Hammouri was later sentenced to 10 years’ imprisonment for allegedly participating in a conspiracy to attack a rabbi of the Israeli Shas party with another Palestinian-his lawyer called the accusation unfair because he actually The plan was blocked. Go forward.

He can choose to be deported to France, where his mother and wife are from, or serve a sentence; he refuses to be deported from his home country.

“I served seven years in prison and then was released in a prisoner exchange agreement between Israel and the Palestinians in 2011,” Hamuri said.

“Since then, I have been arrested and detained many times for a total of about two years without any charges against me,” he added, referring to Israel’s policy of detaining Palestinians indefinitely without trial or charges.

His Israeli lawyer Lea Tsemel said that appeals against deportation may take months, and any court decision will be affected by the local political situation.

She also admitted that they may not win the appeal, but that will not stop them from continuing to fight for justice, no matter how long it takes.

“We intend to make various arguments about Hamuri’s behavior and his non-behavior,” Tsemel told Al Jazeera.

Israel annexed occupied East Jerusalem in 1967—a move that was not recognized internationally and violated international law.

“The Palestinians have no choice in annexation,” Tsemel said. “It was not until later that the Israeli courts changed the legislation to enable the Ministry of the Interior to deny Palestinians residency on the grounds of not swearing allegiance to the country or committing a crime.

“We believe that East Jerusalem residents have no obligation to be loyal to a country of which they are not citizens, and that the occupation is imposed on them. In addition, under international law, people under occupation have no obligation to be loyal to the occupying power and have the right to resist the occupation.”

Interaction: Illegal Palestinian/West Bank settlements-112 companies"

Jerusalem family reunion

The Citizenship and Entry into Israel Act is updated every six months, but the bill expires on July 6 after the Knesset vetoed a bill to extend the bill.

“Within a few weeks it became clear that the Minister of the Interior has instructed ministries and clerk not to process citizenship or permanent status applications from people who had not applied the law until recently-despite repeated communications by human rights organizations, there is still a population of more than 13,000 people. To the ministry,” Hamoked reports.

Hamoked, the Israeli Civil Rights Association (ACRI) and human rights physicians petitioned the High Court, asking the Ministry of Interior to handle the unification request.

Hamoked executive director Jessica Montere told Al Jazeera: “So far, no hearing has been held-we have requested that the case be heard in the High Court instead of the District Court and are waiting for a decision on this request.”

“The state must submit a response to the petition, but asks for an extension.”

According to a technical report jointly issued by Frontline Defenders, Amnesty International and the Citizens Laboratory of the University of Toronto, Hamuri was one of six Palestinian rights activists whose mobile phones were infected with Pegasus spyware sold by Israeli technology company NSO. , Independently confirmed the results.
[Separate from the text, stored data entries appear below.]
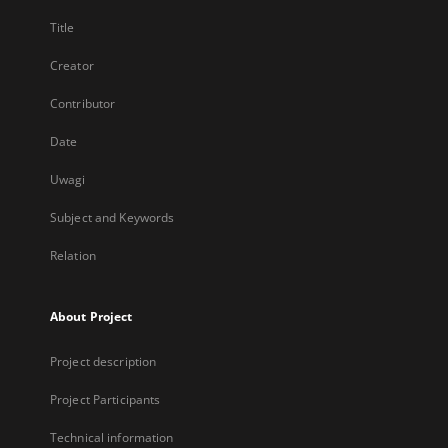
Title
Creator
Contributor
Date
Uwagi
Subject and Keywords
Relation
About Project
Project description
Project Participants
Technical information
Milena Ansari from the Addameer Palestinian Rights Organization told Al Jazeera that Israel had been trying to expel Hammouri for years.

Ansari said: “There is no evidence of his recent detention, and the Israelis have ignored the human rights work he has been involved in as a qualified lawyer for many years.”
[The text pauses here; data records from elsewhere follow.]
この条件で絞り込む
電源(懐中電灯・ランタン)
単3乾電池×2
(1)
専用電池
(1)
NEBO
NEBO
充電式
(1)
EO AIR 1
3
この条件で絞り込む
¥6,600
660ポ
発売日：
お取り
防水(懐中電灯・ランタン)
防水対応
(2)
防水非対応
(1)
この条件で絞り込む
Hamuri admitted that if he left Palestine to live with his family in France, his life would be easier, but he said it was not an option.

“For me, this is not a question of leaving. I will use all my means to continue living in Jerusalem. It is my right,” he said.

“I was born in Jerusalem, I grew up in Jerusalem, my memory is there, my life is there. It is my right to live in Jerusalem, and I will continue to fight for this right, even though I know the road ahead is long and difficult.”